Witch-hunts are often associated with marginalized women, who suffer lattermost violence, including trafficking and repeated public torture. However, SARV is moreover perpetrated versus economic or political elites: ‘Witchcraft accusations can be a very constructive tool of the powerless, given the difficulty of mounting a defence versus them … socio-economic factors, including poverty, precarity, new forms of inequality and lack of trust in leaders and institutions usually play a significant role.’
Combating violence can be expressly constructive when managed from within, suggests Forsyth. ‘While ending impunity for those who commit violence is important, it is the exercise of leadership in families, communities and national government that is probably our weightier hope of up-and-coming a non-violent future.

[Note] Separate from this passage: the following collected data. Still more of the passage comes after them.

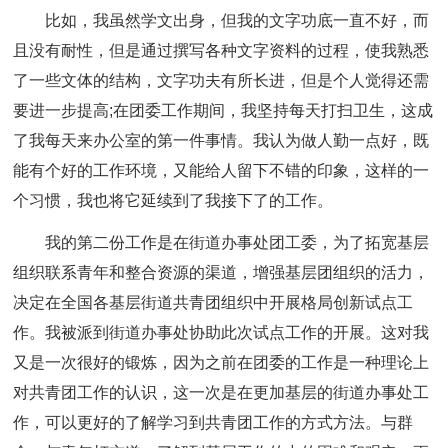
比如，我虽然学文出身，但我的文字功底一直不好，而
且没有耐性，但是通过撰写各种文字资料的过程，使我熟悉
了一些文体的结构，文字功夫有所长进，但是个人觉得还需
要进一步提高;在团委工作期间，我坚持每天打扫卫生，这成
了我每天来办公室的第一件事情。我认为做人勤一点好，既
能有个好的工作环境，又能给人留下不错的印象，这样的一
个习惯，我也将它延续到了我接下了的工作。
我的第二份工作是在街道办事处团工委，为了拓宽基层
组织联系青年和整合资源的渠道，增强基层团组织的活力，
决定在全国各基层街道共青团组织中开展格局创新试点工
作。我被派到街道办事处协助此次试点工作的开展。这对我
又是一次很好的锻炼，因为之前在团委的工作是一种理论上
对共青团工作的认识，这一次是在更加基层的街道办事处工
作，可以更好的了解学习到共青团工作的方式方法。与群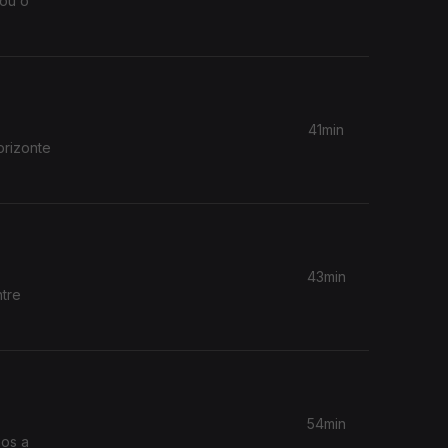
sou o
41min
orizonte
43min
ntre
54min
mos a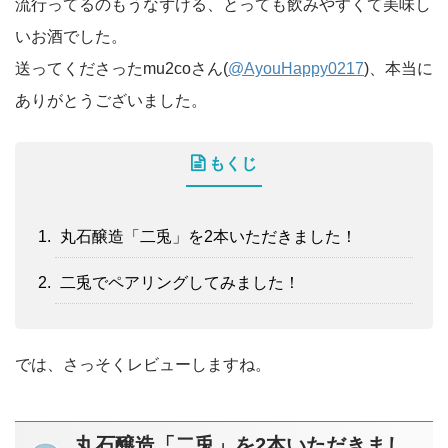
流行ってるのもうなずける、とっても飲みやすくて美味し
いお酒でした。
送ってくださったmu2coさん(
@AyouHappy0217
)、本当に
ありがとうございました。
もくじ
丸石醸造「二兎」を2本いただきました！
二兎でペアリングしてみました！
では、さっそくレビューしますね。
丸石醸造「二兎」を2本いただきまし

This ways creating spaces for respectful dialogue and encouraging communities to victorious at peaceful compromise.’ The United Nations Human Rights Council official recognition of SARV in July 2021 should moreover help.
Of strays and men
A snout on Unprepossessing Welfare is currently making its way through the British parliament. If passed, non-human vertebrates would be recognized as sentient. But would this midpoint that animals have the same or similar rights to humans? No, argues Julian Baggini. ‘This assumes that the understructure of human rights is sentience, pure and simple.’ In western religion and philosophy, however, the crucial moral stardom ‘has not been between sentient and non-sentient life, but between humans, who have reason and/or souls, and other animals, who do not.’
In evolutionary terms, stuff at the top of the supplies uniting appears to legitimize our right to kill. As Hume recognized, humans ‘are largely propelled by unconscious processes, cognitive short cuts and instincts’. However, ‘animals do all sorts of unforgiving things and that cannot justify us doing the same’.
Although the failure to respect unprepossessing sentience leads to treating livestock like meat machines, ‘a growing minority think of animals as though they were cuddly versions of ourselves – creatures who deserve a long life and for whom death at anything other than an old age is a tragedy rather than a worldwide fact of life’.
Preferable would be a reassessment of how we treat animals. ‘To truly value sentience requires just two things. The first is never to rationalization increasingly suffering to anything than is necessary. What should appall us is not that we eat the other animals but that we often pension them in such dreadful conditions surpassing putting them out of their misery. The second is to treat them with the same reverence that traditional hunters, pastoralists, farmers and fishers have. We need to respect animals for the fleeting eruptions of consciousness that they are, not as though they had human-like life projects that we have cruelly cut short.’